Heeding these calls may prove to be especially important following Freetrade’s Great British Financial Literacy Test results.
This test was conducted on over 2,000 people across the nation to find out how knowledgeable UK citizens are about their finances.
The test required participants to answer 18 questions about savings, investment, ISAs and retirements “that everybody will likely encounter at some point in their lives.”
In analysing the results, Freetrade discovered almost half(48 percent) could not answer basic questions about personal finance including what an ISA stands for, the difference between fixed rates and variable rates, and what an annuity provider does when one retires.
Retirement was the area of personal finance that people struggled to understand the most with 80 percent of respondents unable to correctly answer this part of the test. This figure was 81 percent among respondents aged 55 or over.

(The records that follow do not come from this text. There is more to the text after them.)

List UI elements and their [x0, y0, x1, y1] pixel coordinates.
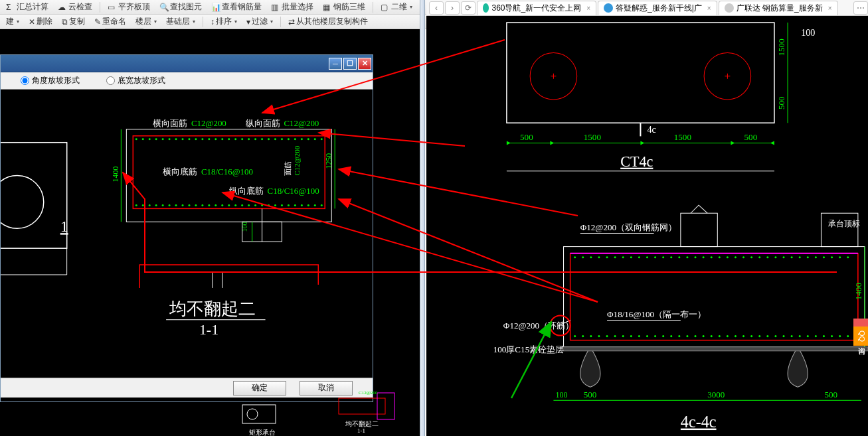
dialog-options: 角度放坡形式 底宽放坡形式	[1, 72, 373, 90]
svg-point-34	[135, 204, 137, 206]
svg-point-146	[831, 256, 833, 258]
tab-overflow[interactable]: ⋯	[853, 1, 868, 15]
tb-baselayer[interactable]: 基础层	[163, 15, 199, 29]
dialog-titlebar[interactable]: ─ ☐ ✕	[1, 55, 373, 72]
tb-copy[interactable]: ⧉ 复制	[58, 15, 88, 29]
svg-point-60	[307, 204, 309, 206]
svg-point-14	[195, 138, 197, 140]
svg-point-33	[321, 138, 323, 140]
svg-point-148	[847, 256, 849, 258]
svg-rect-0	[1, 143, 67, 248]
svg-point-156	[630, 335, 632, 337]
tab-glodon[interactable]: 广联达 钢筋算量_服务新×	[719, 1, 838, 15]
svg-point-179	[815, 335, 817, 337]
tb-sort[interactable]: ↕ 排序	[207, 15, 240, 29]
svg-point-25	[268, 138, 270, 140]
tb-rebar3d[interactable]: ▦钢筋三维	[319, 0, 369, 14]
ok-button[interactable]: 确定	[233, 381, 286, 396]
tb-find[interactable]: 🔍查找图元	[156, 0, 205, 14]
svg-point-36	[149, 204, 151, 206]
svg-point-26	[274, 138, 276, 140]
browser-tabs: ‹ › ⟳ 360导航_新一代安全上网× 答疑解惑_服务新干线|广× 广联达 钢…	[426, 0, 868, 16]
svg-text:面筋: 面筋	[284, 161, 292, 176]
opt-width[interactable]: 底宽放坡形式	[106, 75, 165, 86]
svg-point-22	[248, 138, 250, 140]
side-tab-follow[interactable]: 关注我们	[853, 319, 868, 327]
tb-flat[interactable]: ▭平齐板顶	[104, 0, 153, 14]
svg-point-30	[301, 138, 303, 140]
maximize-button[interactable]: ☐	[343, 58, 357, 70]
nav-fwd[interactable]: ›	[445, 1, 460, 15]
svg-point-140	[783, 256, 785, 258]
svg-point-158	[646, 335, 648, 337]
close-icon[interactable]: ×	[828, 5, 832, 12]
tb-new[interactable]: 建	[3, 15, 23, 29]
svg-point-19	[228, 138, 230, 140]
right-canvas[interactable]: 4c 500 1500 1500 500 1500 500 100 CT4c	[426, 16, 868, 436]
svg-point-59	[301, 204, 303, 206]
svg-point-180	[823, 335, 825, 337]
svg-text:500: 500	[744, 132, 758, 142]
svg-point-58	[294, 204, 296, 206]
svg-point-150	[582, 335, 584, 337]
svg-point-147	[839, 256, 841, 258]
tab-faq[interactable]: 答疑解惑_服务新干线|广×	[598, 1, 717, 15]
svg-text:500: 500	[584, 390, 597, 400]
minimize-button[interactable]: ─	[329, 58, 342, 70]
v-bot-rebar-label: 纵向底筋	[229, 186, 264, 196]
svg-point-46	[215, 204, 217, 206]
tb-cloud[interactable]: ☁云检查	[54, 0, 96, 14]
opt-angle[interactable]: 角度放坡形式	[21, 75, 80, 86]
close-icon[interactable]: ×	[707, 5, 711, 12]
tb-floor[interactable]: 楼层	[132, 15, 160, 29]
svg-text:500: 500	[776, 96, 786, 109]
svg-point-165	[703, 335, 705, 337]
side-tabs: 关注我们 QQ咨询	[853, 319, 868, 346]
svg-point-16	[208, 138, 210, 140]
svg-rect-184	[681, 213, 717, 246]
nav-back[interactable]: ‹	[429, 1, 444, 15]
tb-copyfloor[interactable]: ⇄ 从其他楼层复制构件	[285, 15, 371, 29]
svg-marker-99	[731, 141, 735, 145]
svg-point-6	[142, 138, 144, 140]
svg-point-23	[254, 138, 256, 140]
tb-batch[interactable]: ▥批量选择	[268, 0, 317, 14]
svg-point-128	[686, 256, 688, 258]
tb-view-rebar[interactable]: 📊查看钢筋量	[208, 0, 265, 14]
svg-point-149	[574, 335, 576, 337]
tb-rename[interactable]: ✎ 重命名	[91, 15, 130, 29]
svg-point-45	[208, 204, 210, 206]
svg-point-178	[807, 335, 809, 337]
close-button[interactable]: ✕	[358, 58, 371, 70]
svg-point-138	[766, 256, 768, 258]
svg-point-116	[590, 256, 592, 258]
tb-filter[interactable]: ▾ 过滤	[243, 15, 276, 29]
svg-point-11	[175, 138, 177, 140]
vertical-splitter[interactable]	[420, 0, 425, 436]
tab-360[interactable]: 360导航_新一代安全上网×	[477, 1, 596, 15]
svg-point-15	[201, 138, 203, 140]
tb-2d[interactable]: ▢二维	[377, 0, 416, 14]
svg-point-175	[783, 335, 785, 337]
svg-point-153	[606, 335, 608, 337]
h-bot-rebar-label: 横向底筋	[163, 167, 197, 177]
nav-refresh[interactable]: ⟳	[461, 1, 476, 15]
svg-text:100: 100	[801, 27, 815, 38]
svg-point-20	[234, 138, 236, 140]
tb-delete[interactable]: ✕ 删除	[25, 15, 56, 29]
svg-point-173	[766, 335, 768, 337]
svg-point-18	[221, 138, 223, 140]
svg-point-195	[550, 315, 570, 335]
cancel-button[interactable]: 取消	[300, 381, 353, 396]
svg-point-170	[742, 335, 744, 337]
side-tab-qq[interactable]: QQ咨询	[853, 327, 868, 346]
svg-point-40	[175, 204, 177, 206]
svg-point-21	[241, 138, 243, 140]
tb-sum[interactable]: Σ汇总计算	[3, 0, 52, 14]
close-icon[interactable]: ×	[586, 5, 590, 12]
svg-point-51	[248, 204, 250, 206]
svg-text:100: 100	[555, 390, 567, 400]
svg-point-43	[195, 204, 197, 206]
svg-point-144	[815, 256, 817, 258]
dialog-cad-area[interactable]: 1 横向面筋 C12@200 纵向面筋 C12@200 横向底筋	[1, 90, 373, 375]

Dan Lane, a senior analyst at Freetrade, issued a warning following these results: “There should be alarm bells ringing about the fact that 90 percent of Brits lack confidence with their pensions.
“With advances in medical technology and increased life expectancies we’re likely to live longer in retirement than ever before. But a massive gap in our understanding of how to invest for our third age, or even how to access those investments suitably later on, means we really aren’t prepared for a sizable portion of our lives.
“Unless we’re thinking about investing for retirement long before we get there, we could end up in the awful position of regretting the simple financial decisions we made 30 years ago.”